I seem to have developed a stress fracture in my lower right leg, just above the ankle.
(Completely self-diagnosed mind you. Having broken 6 bones in my day, I consider myself a small, albeit entirely unqualified, expert in the field).
Anyway, it's a bit embarrassing because it's not like I was doing a drop step into a turnaround jump shot when it happened. Nope. As I recall, I was somewhere above Grimaldi's at the mid-way point across the Brooklyn Bridge in the midst of our family's 6 day whirlwind tour of New York City when it started hurting like a bugger. And I mean a bugger.
But here's the thing. We walked an average of 10 km (6.2 miles) a day for five consecutive days, so I'm thinking, I've just completed a marathon, right? Sure there wasn't much running involved (unless you count diving out of the way of oncoming traffic) - and there may have been a few stops along the way. Still, I was booking a pretty good pace trying to keep up with my supremely keen and overly fit sons and somehow, I also ended up being the designated backpack carrier for most of our travels (not sure how that happened).
A small price to pay I'd say for the fun we had travelling to the top of the Empire State Building, walking the sun-drenched shores of Battery Park (with its stunning views of the Statue of Liberty); spending a day at the Bronx Zoo (loved the Gorillas!); visiting Fire Department Ten House across from the World Trade Center site and the 9/11 Memorial (a personal favourite); exploring Central Park; crossing the Brooklyn Bridge (you already knew that); visiting Yankee Stadium (what an impressive building); and frolicking amidst the madness of Time Square (I felt completely at home). No rest for the wicked I'll tell you - our sons had us out till the wee hours.
We had a blast and I want to thank my blogging buddies who shared so many great ideas, tips and recommendations for our stay - including our hotel (thank you Amy!).
My son took this photo in Central Park (oops! I mean at the Bronx Zoo)
the tigers were unusually spunky and fun to watch
I just love how the light is hitting the water
So, as I dash around trying to get back on track with work, groceries and laundry and prepare to dash back out the door for a soccer tourney in Vermont, I thought this one-pot wonder might be just the right thing.

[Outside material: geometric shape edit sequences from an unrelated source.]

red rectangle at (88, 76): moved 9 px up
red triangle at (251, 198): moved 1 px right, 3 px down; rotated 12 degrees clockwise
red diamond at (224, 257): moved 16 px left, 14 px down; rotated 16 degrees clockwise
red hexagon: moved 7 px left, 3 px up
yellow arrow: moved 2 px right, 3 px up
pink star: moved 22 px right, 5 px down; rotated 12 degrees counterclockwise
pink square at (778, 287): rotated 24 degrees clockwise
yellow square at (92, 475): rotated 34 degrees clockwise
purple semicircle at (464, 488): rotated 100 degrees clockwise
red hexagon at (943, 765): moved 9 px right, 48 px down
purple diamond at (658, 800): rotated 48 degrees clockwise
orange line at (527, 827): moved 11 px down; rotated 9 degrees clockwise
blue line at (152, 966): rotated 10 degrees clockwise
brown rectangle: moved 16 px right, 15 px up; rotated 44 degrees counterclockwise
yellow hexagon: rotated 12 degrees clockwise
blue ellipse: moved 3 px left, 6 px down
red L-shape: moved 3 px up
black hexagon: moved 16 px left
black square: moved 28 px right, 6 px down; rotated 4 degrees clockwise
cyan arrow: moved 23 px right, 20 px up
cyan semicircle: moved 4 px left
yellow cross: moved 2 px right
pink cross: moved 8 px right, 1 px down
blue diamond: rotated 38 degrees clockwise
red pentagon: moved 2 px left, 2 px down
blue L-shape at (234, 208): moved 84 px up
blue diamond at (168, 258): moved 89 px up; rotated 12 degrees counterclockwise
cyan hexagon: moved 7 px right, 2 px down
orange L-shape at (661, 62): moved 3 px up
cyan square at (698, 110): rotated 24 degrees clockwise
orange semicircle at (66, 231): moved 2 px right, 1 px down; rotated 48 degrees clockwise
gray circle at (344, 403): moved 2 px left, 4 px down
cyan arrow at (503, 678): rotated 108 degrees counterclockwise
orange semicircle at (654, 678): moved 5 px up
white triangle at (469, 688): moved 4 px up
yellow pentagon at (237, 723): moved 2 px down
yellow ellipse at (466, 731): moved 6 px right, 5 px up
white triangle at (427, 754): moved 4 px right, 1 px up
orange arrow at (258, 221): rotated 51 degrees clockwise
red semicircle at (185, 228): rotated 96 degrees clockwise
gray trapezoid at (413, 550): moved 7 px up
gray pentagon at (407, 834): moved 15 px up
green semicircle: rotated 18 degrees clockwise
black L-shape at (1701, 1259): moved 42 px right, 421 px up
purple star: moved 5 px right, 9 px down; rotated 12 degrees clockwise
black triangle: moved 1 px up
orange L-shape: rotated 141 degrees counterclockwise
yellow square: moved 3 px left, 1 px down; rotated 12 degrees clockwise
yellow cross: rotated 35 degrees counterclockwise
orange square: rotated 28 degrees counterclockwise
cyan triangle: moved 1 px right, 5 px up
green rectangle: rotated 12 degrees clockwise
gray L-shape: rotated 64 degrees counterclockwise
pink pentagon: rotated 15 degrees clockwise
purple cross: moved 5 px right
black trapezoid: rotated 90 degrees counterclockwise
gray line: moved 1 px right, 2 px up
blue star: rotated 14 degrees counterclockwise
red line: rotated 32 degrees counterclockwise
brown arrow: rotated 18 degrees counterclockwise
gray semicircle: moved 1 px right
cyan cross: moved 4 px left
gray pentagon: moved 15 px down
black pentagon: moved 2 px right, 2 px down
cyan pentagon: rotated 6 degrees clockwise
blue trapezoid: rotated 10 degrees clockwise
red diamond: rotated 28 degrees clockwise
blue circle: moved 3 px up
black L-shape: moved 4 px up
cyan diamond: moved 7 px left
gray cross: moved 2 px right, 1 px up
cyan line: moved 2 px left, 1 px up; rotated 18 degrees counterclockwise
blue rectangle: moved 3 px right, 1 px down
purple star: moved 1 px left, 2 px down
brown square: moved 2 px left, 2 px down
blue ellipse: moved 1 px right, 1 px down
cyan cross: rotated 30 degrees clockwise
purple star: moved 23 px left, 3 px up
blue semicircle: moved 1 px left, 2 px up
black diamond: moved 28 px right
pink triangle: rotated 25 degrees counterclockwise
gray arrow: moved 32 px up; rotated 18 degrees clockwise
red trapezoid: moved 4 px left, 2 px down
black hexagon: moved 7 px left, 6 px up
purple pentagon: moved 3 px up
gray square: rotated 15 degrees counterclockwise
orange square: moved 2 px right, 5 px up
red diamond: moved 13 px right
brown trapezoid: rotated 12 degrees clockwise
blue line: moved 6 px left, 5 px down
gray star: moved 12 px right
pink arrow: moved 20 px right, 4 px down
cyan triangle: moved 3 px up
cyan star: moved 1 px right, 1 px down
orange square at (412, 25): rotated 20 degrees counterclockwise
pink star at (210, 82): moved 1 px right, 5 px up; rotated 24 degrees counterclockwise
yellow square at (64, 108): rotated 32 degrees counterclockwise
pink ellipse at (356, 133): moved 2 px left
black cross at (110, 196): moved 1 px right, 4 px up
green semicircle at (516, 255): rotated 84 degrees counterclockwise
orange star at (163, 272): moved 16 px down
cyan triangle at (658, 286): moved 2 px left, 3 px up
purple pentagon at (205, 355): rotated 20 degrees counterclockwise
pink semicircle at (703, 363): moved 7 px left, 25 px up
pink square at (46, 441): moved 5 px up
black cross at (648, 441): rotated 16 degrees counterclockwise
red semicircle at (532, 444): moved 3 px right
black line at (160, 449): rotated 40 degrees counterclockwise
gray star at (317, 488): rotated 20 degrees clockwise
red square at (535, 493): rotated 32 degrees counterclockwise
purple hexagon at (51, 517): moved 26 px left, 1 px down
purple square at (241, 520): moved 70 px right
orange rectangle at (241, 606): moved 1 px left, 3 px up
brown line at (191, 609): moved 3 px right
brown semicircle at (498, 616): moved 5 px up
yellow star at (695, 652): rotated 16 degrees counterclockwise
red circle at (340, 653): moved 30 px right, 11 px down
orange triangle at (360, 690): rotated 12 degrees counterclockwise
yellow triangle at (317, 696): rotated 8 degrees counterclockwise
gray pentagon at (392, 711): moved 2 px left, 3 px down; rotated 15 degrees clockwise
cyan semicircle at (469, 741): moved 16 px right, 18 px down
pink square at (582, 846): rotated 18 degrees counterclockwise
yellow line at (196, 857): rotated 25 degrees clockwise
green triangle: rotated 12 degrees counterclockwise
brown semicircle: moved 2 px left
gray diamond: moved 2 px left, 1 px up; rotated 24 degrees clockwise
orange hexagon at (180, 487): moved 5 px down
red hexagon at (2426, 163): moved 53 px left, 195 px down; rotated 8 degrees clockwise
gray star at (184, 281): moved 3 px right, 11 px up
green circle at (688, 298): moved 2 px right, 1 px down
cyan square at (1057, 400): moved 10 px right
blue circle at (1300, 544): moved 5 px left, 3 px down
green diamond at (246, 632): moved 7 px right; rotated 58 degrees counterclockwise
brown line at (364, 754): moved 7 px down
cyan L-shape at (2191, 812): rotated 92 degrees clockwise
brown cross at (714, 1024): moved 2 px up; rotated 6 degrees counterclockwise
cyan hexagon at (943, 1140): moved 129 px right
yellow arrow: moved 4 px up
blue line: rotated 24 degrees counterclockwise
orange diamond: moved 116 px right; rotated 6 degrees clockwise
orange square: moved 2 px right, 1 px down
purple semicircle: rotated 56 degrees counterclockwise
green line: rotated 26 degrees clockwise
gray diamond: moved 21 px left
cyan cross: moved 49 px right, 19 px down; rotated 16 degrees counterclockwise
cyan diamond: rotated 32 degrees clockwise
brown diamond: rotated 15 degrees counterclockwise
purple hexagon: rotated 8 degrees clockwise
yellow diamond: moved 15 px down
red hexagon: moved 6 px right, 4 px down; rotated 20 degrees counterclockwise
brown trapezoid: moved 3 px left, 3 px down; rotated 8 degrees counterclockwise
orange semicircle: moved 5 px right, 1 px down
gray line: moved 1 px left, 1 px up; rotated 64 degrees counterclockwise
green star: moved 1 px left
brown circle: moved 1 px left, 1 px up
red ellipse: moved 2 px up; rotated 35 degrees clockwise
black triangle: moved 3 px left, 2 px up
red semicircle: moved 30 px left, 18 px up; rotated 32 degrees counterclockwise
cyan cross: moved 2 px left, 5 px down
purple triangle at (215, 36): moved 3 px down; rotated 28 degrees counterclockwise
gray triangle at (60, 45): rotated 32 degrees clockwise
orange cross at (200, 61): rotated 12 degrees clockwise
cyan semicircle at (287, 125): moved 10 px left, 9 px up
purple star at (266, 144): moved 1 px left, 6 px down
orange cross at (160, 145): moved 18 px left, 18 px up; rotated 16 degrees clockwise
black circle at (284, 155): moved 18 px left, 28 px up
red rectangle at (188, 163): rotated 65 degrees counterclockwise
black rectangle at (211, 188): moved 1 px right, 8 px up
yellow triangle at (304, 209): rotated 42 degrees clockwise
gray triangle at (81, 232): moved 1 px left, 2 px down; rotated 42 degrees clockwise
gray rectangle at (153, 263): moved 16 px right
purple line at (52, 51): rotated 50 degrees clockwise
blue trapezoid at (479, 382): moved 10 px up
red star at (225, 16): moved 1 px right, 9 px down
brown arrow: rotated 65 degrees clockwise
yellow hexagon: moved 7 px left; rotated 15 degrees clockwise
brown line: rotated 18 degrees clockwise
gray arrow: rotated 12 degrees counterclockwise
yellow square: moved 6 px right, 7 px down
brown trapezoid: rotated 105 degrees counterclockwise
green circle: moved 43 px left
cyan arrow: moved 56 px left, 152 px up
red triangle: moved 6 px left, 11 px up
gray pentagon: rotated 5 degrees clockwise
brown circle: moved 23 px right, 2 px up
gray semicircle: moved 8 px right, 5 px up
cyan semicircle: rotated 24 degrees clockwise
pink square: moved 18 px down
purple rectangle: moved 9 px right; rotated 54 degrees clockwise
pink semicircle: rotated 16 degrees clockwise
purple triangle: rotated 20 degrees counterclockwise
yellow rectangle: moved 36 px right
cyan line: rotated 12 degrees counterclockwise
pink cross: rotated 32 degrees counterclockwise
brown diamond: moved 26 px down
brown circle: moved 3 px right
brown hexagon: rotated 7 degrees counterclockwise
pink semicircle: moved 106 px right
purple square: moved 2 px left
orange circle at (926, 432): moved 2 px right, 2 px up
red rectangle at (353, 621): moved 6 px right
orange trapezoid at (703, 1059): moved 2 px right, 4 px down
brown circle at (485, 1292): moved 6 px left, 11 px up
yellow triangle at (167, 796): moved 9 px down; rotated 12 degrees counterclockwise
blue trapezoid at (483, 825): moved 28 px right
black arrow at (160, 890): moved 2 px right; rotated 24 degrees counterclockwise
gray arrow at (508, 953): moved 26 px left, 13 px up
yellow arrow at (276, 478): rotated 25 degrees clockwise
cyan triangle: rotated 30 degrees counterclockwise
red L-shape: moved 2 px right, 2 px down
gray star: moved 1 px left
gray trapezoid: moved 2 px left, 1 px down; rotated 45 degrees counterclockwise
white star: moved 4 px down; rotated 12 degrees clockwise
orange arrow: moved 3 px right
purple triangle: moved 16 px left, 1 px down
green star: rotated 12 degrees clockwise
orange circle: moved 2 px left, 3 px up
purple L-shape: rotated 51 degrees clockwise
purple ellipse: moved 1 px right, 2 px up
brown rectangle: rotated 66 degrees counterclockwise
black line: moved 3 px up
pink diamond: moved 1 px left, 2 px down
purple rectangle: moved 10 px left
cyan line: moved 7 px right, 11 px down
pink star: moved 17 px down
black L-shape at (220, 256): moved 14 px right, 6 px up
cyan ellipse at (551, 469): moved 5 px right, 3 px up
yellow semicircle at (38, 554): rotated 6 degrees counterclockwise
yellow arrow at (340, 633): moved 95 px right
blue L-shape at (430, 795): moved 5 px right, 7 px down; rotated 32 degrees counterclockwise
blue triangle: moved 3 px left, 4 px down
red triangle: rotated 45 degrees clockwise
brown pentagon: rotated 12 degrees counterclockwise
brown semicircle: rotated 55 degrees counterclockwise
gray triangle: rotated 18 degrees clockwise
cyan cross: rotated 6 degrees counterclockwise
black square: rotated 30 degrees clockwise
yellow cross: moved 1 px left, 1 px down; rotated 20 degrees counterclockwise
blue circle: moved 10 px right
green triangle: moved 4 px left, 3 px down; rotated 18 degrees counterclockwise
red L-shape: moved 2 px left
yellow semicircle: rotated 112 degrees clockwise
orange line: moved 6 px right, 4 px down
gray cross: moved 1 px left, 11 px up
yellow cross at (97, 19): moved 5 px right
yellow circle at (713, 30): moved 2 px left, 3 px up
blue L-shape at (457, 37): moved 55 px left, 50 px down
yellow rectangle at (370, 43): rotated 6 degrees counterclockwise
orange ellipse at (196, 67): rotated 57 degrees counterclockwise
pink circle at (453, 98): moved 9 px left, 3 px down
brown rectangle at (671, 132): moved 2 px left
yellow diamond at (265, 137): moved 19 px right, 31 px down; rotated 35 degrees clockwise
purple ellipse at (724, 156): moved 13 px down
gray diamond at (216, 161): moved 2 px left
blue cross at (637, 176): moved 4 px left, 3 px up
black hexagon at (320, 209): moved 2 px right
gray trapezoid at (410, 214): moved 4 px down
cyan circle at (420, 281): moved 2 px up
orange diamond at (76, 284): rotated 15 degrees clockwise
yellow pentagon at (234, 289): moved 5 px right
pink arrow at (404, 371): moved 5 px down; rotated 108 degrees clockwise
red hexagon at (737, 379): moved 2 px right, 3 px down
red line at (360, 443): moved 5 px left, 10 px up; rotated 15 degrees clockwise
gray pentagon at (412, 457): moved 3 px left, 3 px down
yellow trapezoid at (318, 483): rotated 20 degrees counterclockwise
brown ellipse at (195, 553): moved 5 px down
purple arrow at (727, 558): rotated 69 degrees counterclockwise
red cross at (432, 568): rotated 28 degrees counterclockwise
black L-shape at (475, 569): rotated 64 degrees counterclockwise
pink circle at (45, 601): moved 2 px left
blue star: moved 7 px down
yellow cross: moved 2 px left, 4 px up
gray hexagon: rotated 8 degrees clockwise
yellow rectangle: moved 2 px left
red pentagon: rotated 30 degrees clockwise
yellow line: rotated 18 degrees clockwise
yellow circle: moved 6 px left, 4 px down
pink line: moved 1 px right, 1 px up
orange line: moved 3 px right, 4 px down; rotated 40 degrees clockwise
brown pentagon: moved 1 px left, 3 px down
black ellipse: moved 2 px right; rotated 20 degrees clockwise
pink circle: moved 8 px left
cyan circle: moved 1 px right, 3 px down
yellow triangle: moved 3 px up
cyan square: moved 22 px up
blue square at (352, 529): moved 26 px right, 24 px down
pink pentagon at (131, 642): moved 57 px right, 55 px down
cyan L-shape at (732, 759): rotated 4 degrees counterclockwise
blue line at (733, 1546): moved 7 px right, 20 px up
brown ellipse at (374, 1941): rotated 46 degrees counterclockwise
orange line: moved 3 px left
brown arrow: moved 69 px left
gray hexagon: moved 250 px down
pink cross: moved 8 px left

Don't let the simplicity of this recipe fool you though, this is one succulent and flavourful dish. I hope you enjoy it.
Seared Garlic Chicken with Lemon and Olives
- 2 garlic bulbs, peeled
- 2 yellow onions, peeled and each cut into eighths
- 3 Tbsp butter
- 3 chicken breasts, each cut into three pieces
- 1 – 2 cups large olives of choice (I used garlic stuffed jumbo green)
- Juice of one lemon
- Zest of one lemon
- 1 cup low-sodium chicken stock
- Sea salt and coarse black pepper to taste
I like to use a cast iron skillet for searing but you can make this recipe in any suitably sized pan.
You can also substitute half of the chicken stock for white wine to create a slightly different taste experience.
Melt 2 tablespoons of butter in a large skillet over medium-high heat. Add chicken pieces and brown each side for about 2 minutes per side. Just enough to get a nice sear on the chicken pieces without fully cooking. Remove chicken from skillet and set aside on a plate loosely tented with foil.
Add another tablespoon of butter to the same skillet and sauté garlic cloves and onion over low-medium heat, scraping up bits from seared chicken. Cook until the garlic has a nice sear and onion is softened.
Return chicken to skillet and add olives, lemon juice, lemon zest, chicken stock and salt and pepper to taste. Allow juices to come to a boil and then simmer for 10 minutes or until chicken pieces are cooked through.
As part of the allium family of vegetables that also includes leeks, chives, scallions and shallots, onion and garlic are high in disease-fighting phytochemicals. Studies have shown that a high intake of allium vegetables can help reduce LDL ("bad") cholesterol levels and raise HDL ("good") cholesterol levels. A high intake of allium vegetables has also been linked with a lower risk of colon and prostate cancer.